The final collision between real-life and fiction doesn’t take place at the Tate-Polanski home, but at Rick’s house next door. With houseguest Cliff and his loyal dog dishing out some hilariously gruesome and oddly karmic pre-payback to the would-be Manson murderers. The most violent of the Manson girls (Sadie) meets a particularly nasty and comically over-the-top fate when a suddenly heroic Rick joins in the melee.
Yes, the climax of the movie is completely ridiculous, and would probably send real-life crime historians into a conniption fit. If one is looking for a by-the-book docudrama of the Manson murders, they’d be better off with the gritty 1976 TV-docudrama “Helter Skelter.” 43 years later, “Helter Skelter” is still the gold standard of Manson stories. Steve Railsback’s portrayal of Charles Manson is downright chilling.

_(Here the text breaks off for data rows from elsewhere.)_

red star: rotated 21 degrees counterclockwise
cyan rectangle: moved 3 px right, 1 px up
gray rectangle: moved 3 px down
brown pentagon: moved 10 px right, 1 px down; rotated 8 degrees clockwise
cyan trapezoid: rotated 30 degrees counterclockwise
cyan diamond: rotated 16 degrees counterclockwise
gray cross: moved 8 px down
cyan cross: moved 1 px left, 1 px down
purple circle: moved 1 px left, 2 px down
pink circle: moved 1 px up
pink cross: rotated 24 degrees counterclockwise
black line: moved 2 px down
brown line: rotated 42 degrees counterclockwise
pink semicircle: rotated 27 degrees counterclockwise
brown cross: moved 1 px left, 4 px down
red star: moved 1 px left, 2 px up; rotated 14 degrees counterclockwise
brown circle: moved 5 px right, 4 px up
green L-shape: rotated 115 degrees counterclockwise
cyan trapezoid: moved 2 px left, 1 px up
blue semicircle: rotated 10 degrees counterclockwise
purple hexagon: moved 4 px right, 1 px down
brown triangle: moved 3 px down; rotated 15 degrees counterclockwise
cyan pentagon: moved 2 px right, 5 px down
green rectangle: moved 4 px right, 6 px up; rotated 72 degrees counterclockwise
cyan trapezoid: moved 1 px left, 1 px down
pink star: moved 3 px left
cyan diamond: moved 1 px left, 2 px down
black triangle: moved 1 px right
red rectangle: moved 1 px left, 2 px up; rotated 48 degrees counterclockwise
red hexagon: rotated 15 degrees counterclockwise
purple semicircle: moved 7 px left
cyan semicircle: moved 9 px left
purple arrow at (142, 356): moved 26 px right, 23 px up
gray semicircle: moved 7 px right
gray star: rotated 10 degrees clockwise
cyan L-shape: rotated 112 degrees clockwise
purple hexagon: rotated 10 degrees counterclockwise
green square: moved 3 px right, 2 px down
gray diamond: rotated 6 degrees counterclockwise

There have been other retellings of the Manson murders since then, but none quite as authentic and no-nonsense as 1976’s “Helter Skelter.” Highly recommended.
Tarantino’s film (still shot on Kodak film stock by longtime Tarantino-Oliver Stone director of photography Robert Richardson) feels like a series of Hollywood tall tales told by an aging celebrity to a table of interested listeners. Tales of “that time I kissed Marilyn Monroe,” or “that time I accidentally punched out John Wayne.” Yes, we know that such stories are most likely bulls#!t, but it doesn’t matter because they’re wildly entertaining …. with both the listener and the storyteller enjoying themselves. And Quentin Tarantino is a master storyteller. His movies are permeated with rich characters, suspense and wildly over-the-top black comedy.
At 2 hours and 45 minutes, “Once Upon a Time…In Hollywood” is like a day spent listening to (and enjoying) a never-ending supply of grandiose tall tales of working in ’the industry.’
By the end of it, that day spent hearing those tall tales doesn’t feel wasted by a second.